A Comprehensive Analysis Using Machine Learning Techniques#
Introduction#
In this Jupyter Book, we will dive into the world of Airbnb price prediction in Europe. Airbnb has become a popular platform for travelers to find accommodation, offering a wide range of options in various cities across Europe. Understanding the factors that influence pricing is essential for hosts who want to optimize their listings, as well as for guests who want to find the best deals.
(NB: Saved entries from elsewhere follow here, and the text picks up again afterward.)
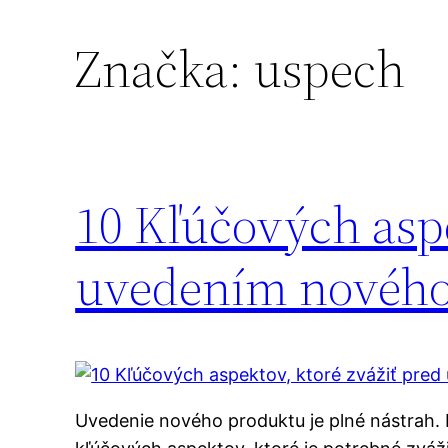
Značka:
uspech
10 Kľúčových aspe
uvedením nového
Uvedenie nového produktu je plné nástrah. 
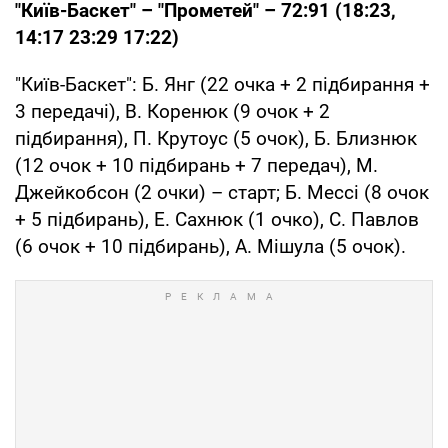
"Київ-Баскет" – "Прометей" – 72:91 (18:23,
14:17 23:29 17:22)
"Київ-Баскет": Б. Янг (22 очка + 2 підбирання +
3 передачі), В. Коренюк (9 очок + 2
підбирання), П. Крутоус (5 очок), Б. Близнюк
(12 очок + 10 підбирань + 7 передач), М.
Джейкобсон (2 очки) – старт; Б. Мессі (8 очок
+ 5 підбирань), Е. Сахнюк (1 очко), С. Павлов
(6 очок + 10 підбирань), А. Мішула (5 очок).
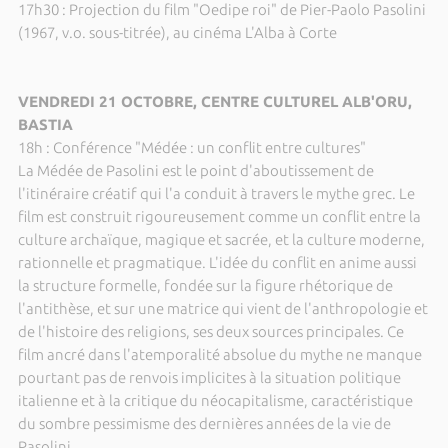
17h30 : Projection du film "Oedipe roi" de Pier-Paolo Pasolini
(1967, v.o. sous-titrée), au cinéma L'Alba à Corte
VENDREDI 21 OCTOBRE, CENTRE CULTUREL ALB'ORU,
BASTIA
18h : Conférence "Médée : un conflit entre cultures"
La Médée de Pasolini est le point d'aboutissement de
l'itinéraire créatif qui l'a conduit à travers le mythe grec. Le
film est construit rigoureusement comme un conflit entre la
culture archaïque, magique et sacrée, et la culture moderne,
rationnelle et pragmatique. L'idée du conflit en anime aussi
la structure formelle, fondée sur la figure rhétorique de
l'antithèse, et sur une matrice qui vient de l'anthropologie et
de l'histoire des religions, ses deux sources principales. Ce
film ancré dans l'atemporalité absolue du mythe ne manque
pourtant pas de renvois implicites à la situation politique
italienne et à la critique du néocapitalisme, caractéristique
du sombre pessimisme des dernières années de la vie de
Pasolini.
Our goal is to build a machine learning model that can predict Airbnb prices based on various features, such as location, room type, amenities, and more. By doing so, we hope to provide valuable insights for both hosts and guests to make informed decisions.
Data Description#
We have a dataset containing Airbnb listings in various European cities, including Amsterdam, Athens, Barcelona, Berlin, Budapest, Lisbon, Paris, Rome, and Vienna. The raw data is from Kaggle, which can be found here.The dataset contains the following features:
City
Price
Day (Weekday or Weekend)
Room Type (Private room, Entire home/apt, Shared room)
Shared Room
Private Room
Person Capacity
Superhost
Multiple Rooms
Business
Cleanliness Rating
Guest Satisfaction
Bedrooms
City Center (km)
Metro Distance (km)
Attraction Index
Normalised Attraction Index
Restaurant Index
Normalised Restaurant Index
Here’s a preview of the dataset:
Import the packages#
import pandas as pd
from IPython.display import Image
from sklearn.model_selection import train_test_split
from utils.pipeline_utils import create_pipelines
Load the data#
df = pd.read_csv('data/Aemf1.csv')
df.head()
City | Price | Day | Room Type | Shared Room | Private Room | Person Capacity | Superhost | Multiple Rooms | Business | Cleanliness Rating | Guest Satisfaction | Bedrooms | City Center (km) | Metro Distance (km) | Attraction Index | Normalised Attraction Index | Restraunt Index | Normalised Restraunt Index | |
---|---|---|---|---|---|---|---|---|---|---|---|---|---|---|---|---|---|---|---|
0 | Amsterdam | 194.033698 | Weekday | Private room | False | True | 2.0 | False | 1 | 0 | 10.0 | 93.0 | 1 | 5.022964 | 2.539380 | 78.690379 | 4.166708 | 98.253896 | 6.846473 |
1 | Amsterdam | 344.245776 | Weekday | Private room | False | True | 4.0 | False | 0 | 0 | 8.0 | 85.0 | 1 | 0.488389 | 0.239404 | 631.176378 | 33.421209 | 837.280757 | 58.342928 |
2 | Amsterdam | 264.101422 | Weekday | Private room | False | True | 2.0 | False | 0 | 1 | 9.0 | 87.0 | 1 | 5.748312 | 3.651621 | 75.275877 | 3.985908 | 95.386955 | 6.646700 |
3 | Amsterdam | 433.529398 | Weekday | Private room | False | True | 4.0 | False | 0 | 1 | 9.0 | 90.0 | 2 | 0.384862 | 0.439876 | 493.272534 | 26.119108 | 875.033098 | 60.973565 |
4 | Amsterdam | 485.552926 | Weekday | Private room | False | True | 2.0 | True | 0 | 0 | 10.0 | 98.0 | 1 | 0.544738 | 0.318693 | 552.830324 | 29.272733 | 815.305740 | 56.811677 |
Exploratory Data Analysis#
Data Preprocessing#
In this section, we performed data preprocessing on the cleaned European Airbnb dataset, which originally had no missing values. We first analyzed the frequency distribution of the prices by plotting a histogram. Upon observing potential outliers in the price distribution, we decided to remove them using the Interquartile Range (IQR) method. By calculating the IQR and determining the lower and upper bounds, we filtered out the outliers from the dataset.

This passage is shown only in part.